La plaza está llena de peatones de paso, turistas, artistas callejeros y vendedores que ofrecen sombreros o llaveros, estatuillas y otros souvenirs de tono kistch con la forma de las esculturas de Fernando Botero, ya que el lugar se caracteriza precisamente por acoger veintitrés estatuas de bronce realizadas  por el artista, que es natural de Medellín. Ya saben, es un nuevo Rubens llevado al extremo que lo plasma todo en versión hípergorda, desde Adán y Eva a un guerrero griego pasando por una representación de su propio hijo a caballo. La colección escultórica se completa en el museo con ciento setenta y siete pinturas.

Después nos acercamos al Parque Explora, un museo científico interactivo con un jardín donde se mueven dinosaurios a tamaño natural y un acuario-terrario que trata de mostrar la diversidad biológica del país. Lástima que la anaconda, a la que deseaba contemplar en toda su inmensidad, no se dignó interrumpir su siesta; a cambio, sí se exhibieron las pequeñas ranas -del tamaño de una uña- de intensos colores amarillo y verde que avisan, como un semáforo natural, del potencial mortífero del veneno que cubre su piel.
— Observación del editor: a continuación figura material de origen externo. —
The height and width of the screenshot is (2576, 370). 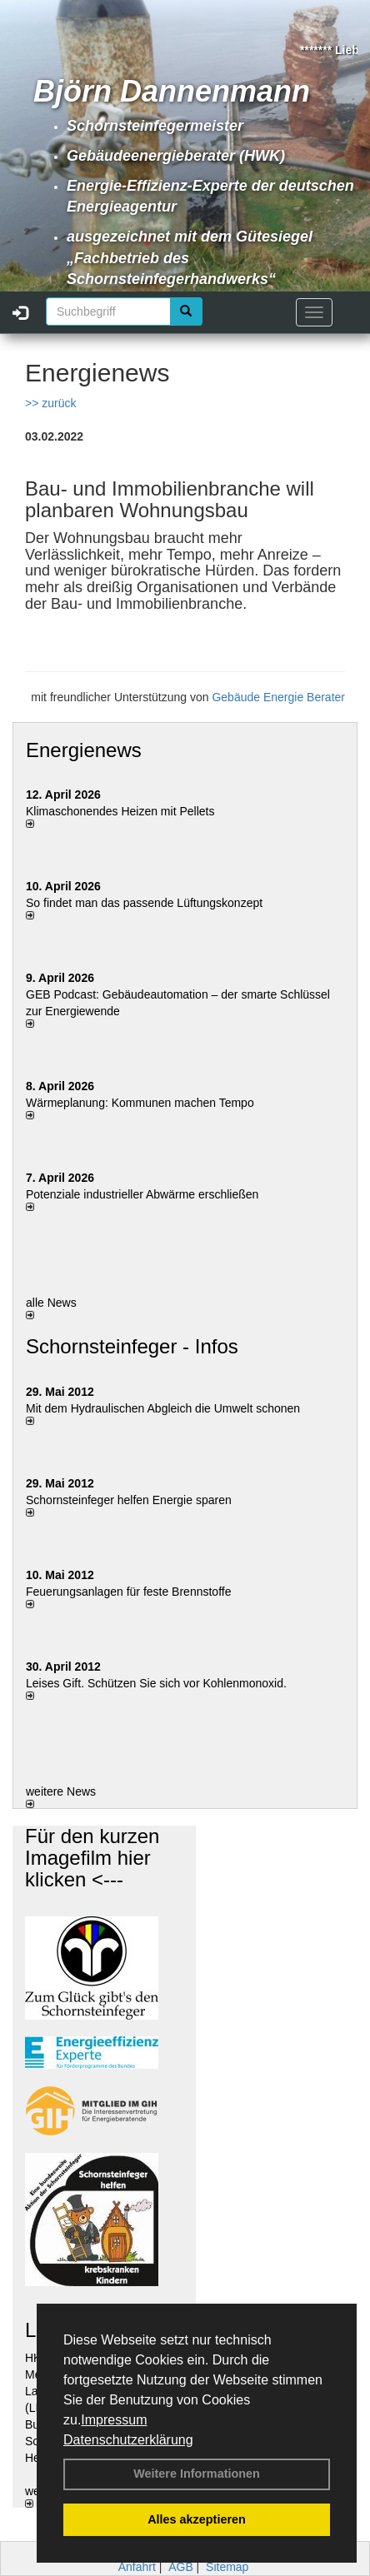 I want to click on Mit dem Hydraulischen Abgleich die Umwelt schonen, so click(x=163, y=1408).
Parque Explora. El rótulo no esta sobreimpreso en la foto sino pintado en el suelo

El vecino Jardín Botánico, catorce hectáreas de árboles, plantas y lagos en pleno centro de la ciudad, nos sirvió para improvisar un picnic a la manera clásica, con mantel de cuadros y cesta de comida que sirve el bar del sitio (los fines de semana de picnic son una costumbre muy extendida en Medellín). Y así, como salidos de un cuadro impresionista, nos instalamos en el suelo del Orquideorama (premio nacional de diseño en 2007); como empezó a llover tuvimos que trocar el césped por el hormigón, en lo que uno de mis compañeros argentinos bautizó como "picnic cementero".

El "picnic cementero" en el Orquideorama del Jardín Botánico

La tarde aún nos depararía más visitas. Primero al Castillo, la que fue residencia del magnate Alejandro Echevarría, famoso entre otras cosas por haber sido el primer secuestrado por las FARC. Erigido en una de las laderas que rodean Medellín, es un palacete espléndido, romántico, abundante en torres, almenas y chapiteles, que reproducen la arquitectura de los castillos del Loira y que hoy se conserva como museo.

El Castillo de Medellín

Después, ya cayendo la oscuridad, la Vía Primavera, una de las calles más comerciales, donde se han instalado los diseñadores locales. Allí está también Pergamino, una boutique de café donde el producto nacional por excelencia se sirve de mil y una formas, a cual más original y apetecible. Y terminamos la jornada cenando en El Rancherito, otro sitio de cocina tradicional que empezó como local de carretera (en vez de mesas tiene una barra corrida alrededor de la cocina, formando un cuadrado) y hoy es una franquicia.

En fin, un día intenso en el que el programa logró por momentos hacerme olvidar la gripe.